Friday, August 13, 2010

Procrastination has slowly ebbed it's way into my list of habits. While I've no doubt made a sizeable dent in my room, the daunting task has yet to be finished. The deadline of semester's start is slowly, but surely, coming upon me. One week. I have one week completely free of classes, but full of work. I have one week to devote to everyone I have shunted socially. I have one week to prepare myself for six more classes. But hey! I'm only six classes away from my degree. I admit it's only an Associate's, but it's nice to be finished with even that small stepping stone. A couple years at a time, eh? With that accomplishment in sight, I've been constantly accosted with a pounding headache: college and scholarship research. If only I was some prodigal accounting genius whom every university was fighting over. Can I hear anyone say full ride scholarship? I would bust my ass off for an opportunity like that. I'm proud to say, I'm determined to get through school without loans and without an ounce of debt. Even if I have to take off every other year and work to save up tuition, I'll do it. After seeing all the debt my friends and peers have accrued, I am not willing to accept such a responsibility. This also means I need to learn to be even more frugal with my money. For now, the plan is Accounting. I have about a semester to completely figure this all out. While I thoroughly enjoy accounting, I don't want to decide on it, only to lose my love for it halfway through classes. I'm going to do some more research on event coordinating as well. I wish the two were more related so I could work towards both. While I adore the idea of becoming a professional event coordinator...accounting is a more practical goal. Damn headache.

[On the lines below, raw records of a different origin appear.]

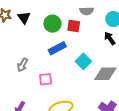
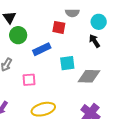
green circle: (52, 24) -> (18, 35), moved
cyan square: (83, 61) -> (67, 63), turned 35

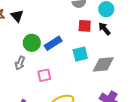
red square: (59, 27) -> (85, 26), moved
green circle: (18, 35) -> (32, 43), moved

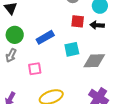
black arrow: (104, 29) -> (97, 25), turned -48
green circle: (32, 43) -> (15, 35), moved

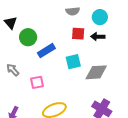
green circle: (15, 35) -> (28, 37), moved
gray arrow: (11, 55) -> (13, 70), turned 112

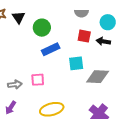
green circle: (28, 37) -> (42, 28), moved
gray arrow: (13, 70) -> (15, 85), moved, turned 120

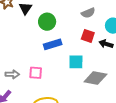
gray semicircle: (81, 13) -> (88, 13), turned -32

I've also come to the sad, but logical realization that a wedding is not practical until all other aspects of life are in order. I want my career. This means I must finish school before focusing on anything else. I wish I could go marry Karl tomorrow and be done with it, but that just wouldn't be smart, would it? Sometimes I wish I had met him later in my school career, so I wouldn't be so easily distracted, but then I think of how happy he's made the last year for me, and the entire train of thought seems just ludicrous. Isn't happiness priceless? Everyone's worried that as soon as we're married we'll have kids. The plan is to get married, travel, settle down, and have just eachother for a few years. Here's where my logic gets a little fuzzy. Our dream is to travel for at least a year before we start our lives together. But travel requires money, and money requires a job. Starting our careers right after college would leave no time to cut out for marriage and a year of travel. That only leaves saving up from now until then, and starting our careers after we get back. It just sounds like a lot of money and is such a monumental challenge that it makes me tired just thinking about it. Sometimes I wish I was Mary Poppins, with a magic umbrella.

Growing up is scaring me. I'm feeling more and more sympathetic towards those crazy 35 year old men who still live with their mothers. Leaving home just sounds so...expensive. It sounds like such a headache. It's a whole new realm of ideals, and it feels like more and more of my naive innocence is being chipped away at. It's kind of sad and kind of...enlightening? But in a more terrifying way. At least I have Karl to worry about it with. That in itself is comforting rimmed with daunting, considering the fact that we're both five on the inside. When I think of us trying to be grown-ups, I think of the little rascals...saayyy, Darla and Alfalfa? They're six, trying to have an adult like relationship and be independent little buggers. The cutest damn things, but haven't an actual clue. Hahaha. And we wanna be parents. I think I just shit myself.

I don't think my mom is quite so sure on the accounting idea herself. She keeps having me look over the course plan again, and again, and again. Am I sure it isn't too much work? Am I sure I'm not gonna get burnt out with all those accounting classes? I guess I'm not totally sure yet. I've also realized I'm horrible at real decision making.

Isabella is continually blowing me away. The six year old doesn't say "Do you feel good?" or "He doesn't feel good." No. She says "Do you feel well?" or "He isn't feeling well." What six year old knows to switch good with well? I also am continually reminded that she will never need to be reassured on the subject of self confidence. Today I was commenting to Karl on just how gorgeous Isabella is, and she over heard me. "I know," she says. I asked her who I was talking about (me, she says), and how she knew I was talking about her. Her response? "Because I just looked at myself in the mirror." Hahahahahaha. And of course, what she saw in the mirror was gorgeous, so who else could I be talking about? She's even already gone through all my dresses and gotten me to promise to lend them all out once she's "my size and my age". She's gonna shit when she learns about prom.